The Resistance grows!

Press Advisory: Thirty Regional School Superintendents To Come Together to Defend Public Education, Joining Public District Leaders from Across the State to Urge Reform of Pennsylvania’s Charter School Law

When: Monday, January 27, 2020 10 a.m.

Where: Whitehall Elementary, 399 North Whitehall Road Norristown, PA 19403

Leaders Form Coalition and Support a Moratorium on New Charter Enrollment Until Laws Can be Reformed

Leaders from public school districts in the five-county Greater Philadelphia region are joining with others from across the state in calling for meaningful, substantive reform of Pennsylvania’s charter school laws. They also support a moratorium on new charter school applications and a freeze on additional seats for students at existing charters until reform is enacted. Public school superintendents and other top school administrators recently formed LEARN, Leaders for Educational Accountability and Reform Network, as a way to coalesce around urgent issues impacting public schools, such as charter reform. They are calling for reform to the way charters are funded, as well as an improvement in accountability and oversight. Citing an extremely inequitable funding system, LEARN says charter schools, which are often among the worst performing schools in the state, are straining public systems. Extreme increases in charter costs are sending an increasingly greater amount of public tax dollars to charters, over which locally elected school boards have little-to-no authority or oversight. LEARN wants to bring charter tuition payments in line with actual school district costs and provide more accountability.

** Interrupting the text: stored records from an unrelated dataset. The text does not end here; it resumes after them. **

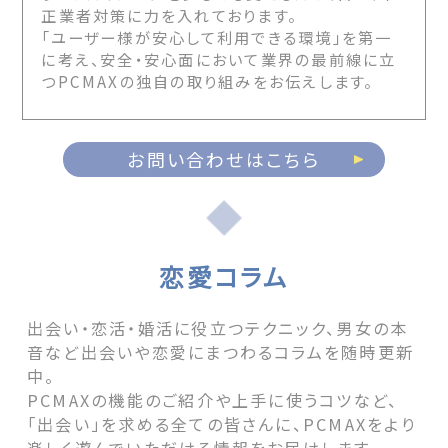
正業者対策に力を入れております。
「ユーザー様が安心して利用できる環境」を第一
に考え、安全・安心面において業界の最前線に立
つPCMAXの独自の取り組みをお伝えします。
お問い合わせはこちら
恋愛コラム
出会い・恋活・婚活に役立つテクニック、男女の本
音など出会いや恋愛にまつわるコラムを随時更新
中。
PCMAXの機能のご紹介や上手に使うコツなど、
「出会い」を求める全ての皆さんに、PCMAXをより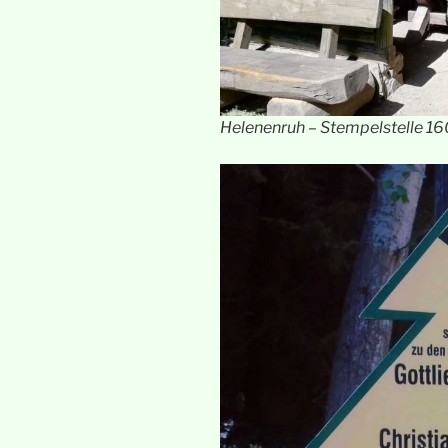
Helenenruh – Stempelstelle 16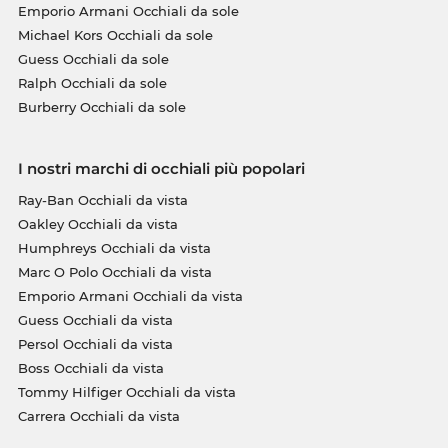
Emporio Armani Occhiali da sole
Michael Kors Occhiali da sole
Guess Occhiali da sole
Ralph Occhiali da sole
Burberry Occhiali da sole
I nostri marchi di occhiali più popolari
Ray-Ban Occhiali da vista
Oakley Occhiali da vista
Humphreys Occhiali da vista
Marc O Polo Occhiali da vista
Emporio Armani Occhiali da vista
Guess Occhiali da vista
Persol Occhiali da vista
Boss Occhiali da vista
Tommy Hilfiger Occhiali da vista
Carrera Occhiali da vista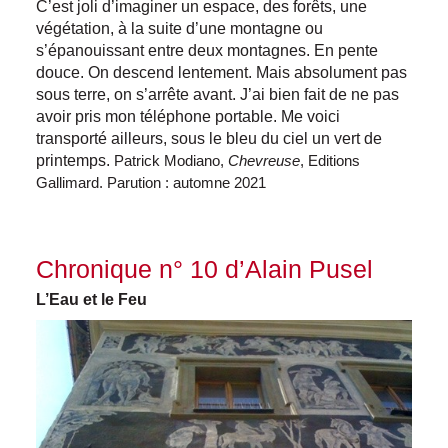
C’est joli d’imaginer un espace, des forêts, une
végétation, à la suite d’une montagne ou
s’épanouissant entre deux montagnes. En pente
douce. On descend lentement. Mais absolument pas
sous terre, on s’arrête avant. J’ai bien fait de ne pas
avoir pris mon téléphone portable. Me voici
transporté ailleurs, sous le bleu du ciel un vert de
printemps.
Patrick Modiano,
Chevreuse
, Editions
Gallimard. Parution : automne 2021
Chronique n° 10 d’Alain Pusel
L’Eau et le Feu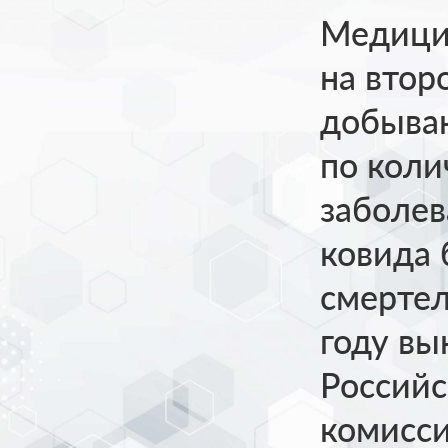
Медицин
на втор
добыва
по коли
заболев
ковида 
смерте
году вы
Россий
комисс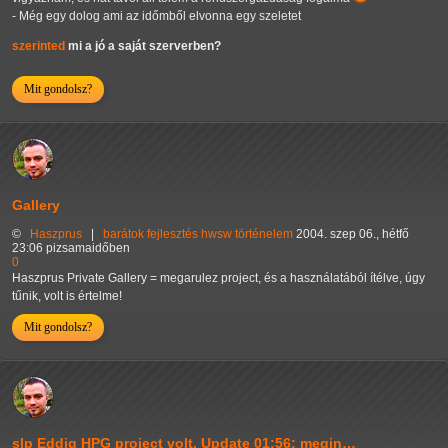
- Még egy dolog ami az időmből elvonna egy szeletet
szerinted
mi a jó a saját szerverben?
Mit gondolsz?
Gallery
©
Haszprus
|
barátok
fejlesztés
hwsw
történelem
2004. szep 06., hétfő
23:06 pizsamaidőben
0
Haszprus Private Gallery = megarulez project, és a használatából ítélve, úgy
tűnik, volt is értelme!
Mit gondolsz?
slp Eddig HPG project volt. Update 01:56: megin…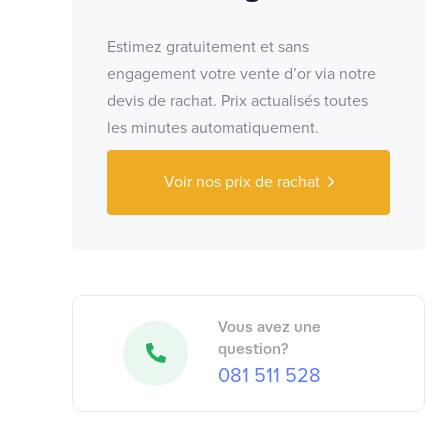
Estimez gratuitement et sans
engagement votre vente d’or via notre
devis de rachat. Prix actualisés toutes
les minutes automatiquement.
Voir nos prix de rachat
Vous avez une
question?
081 511 528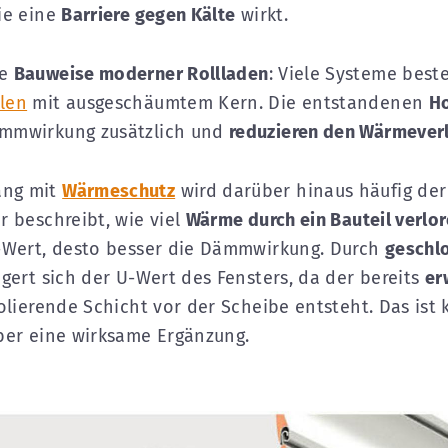
ie eine
Barriere gegen Kälte
wirkt.
ie
Bauweise moderner Rollladen
: Viele Systeme best
len
mit ausgeschäumtem Kern. Die entstandenen
H
mmwirkung zusätzlich und
reduzieren den Wärmever
ng mit
Wärmeschutz
wird darüber hinaus häufig de
r beschreibt, wie viel
Wärme durch ein Bauteil verlo
U-Wert, desto besser die Dämmwirkung. Durch
geschl
gert sich der U-Wert des Fensters, da der bereits
er
solierende Schicht vor der Scheibe entsteht. Das ist 
ber eine wirksame Ergänzung.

Contact: Dr. Frank Gallagher, Superintendent in the Souderton Area School District

 

“School choice advocates argue that every child learns differently, and parents have a right to choose the kind of school best suited to their child’s needs. But the public education system was designed as a public benefit, with a different purpose in mind: to provide education to every person, despite their special or specific needs and limitations. Those advocates aren’t wrong in demanding better options for public education and its current failures. We all should be demanding that. Schools supported by all should work for all. Parents can make a different choice, but shouldn’t rely on the rest of us to pay for it.”